### The problem
The lines to copy are those in the listing below that contain the word "with".

### Record extracts
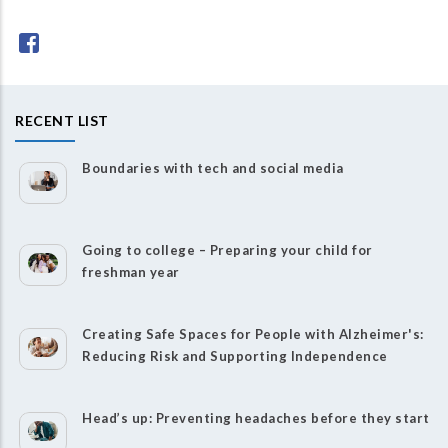
RECENT LIST
Boundaries with tech and social media
Going to college – Preparing your child for
freshman year
Creating Safe Spaces for People with Alzheimer's:
Reducing Risk and Supporting Independence
Head’s up: Preventing headaches before they start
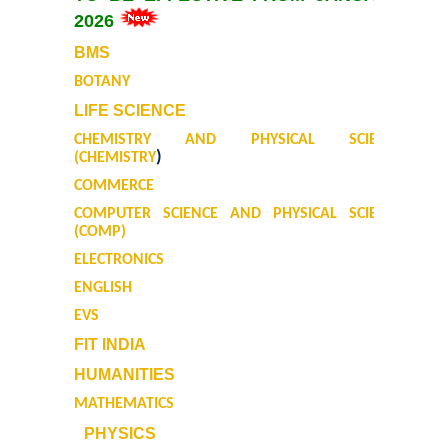
2026
Mathematics & Operational Research
BMS
BOTANY
Mathematics
LIFE SCIENCE
CHEMISTRY AND PHYSICAL SCIENCE
Operational Research
)
(CHEMISTRY
COMMERCE
Management Studies
COMPUTER SCIENCE AND PHYSICAL SCIENCE
(COMP)
Physics
ELECTRONICS
ENGLISH
Zoology
EVS
FIT INDIA
Courses
HUMANITIES
Undergraduate Courses
MATHEMATICS
PHYSICS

### Answer to this exercise
Boundaries with tech and social media
Creating Safe Spaces for People with Alzheimer's:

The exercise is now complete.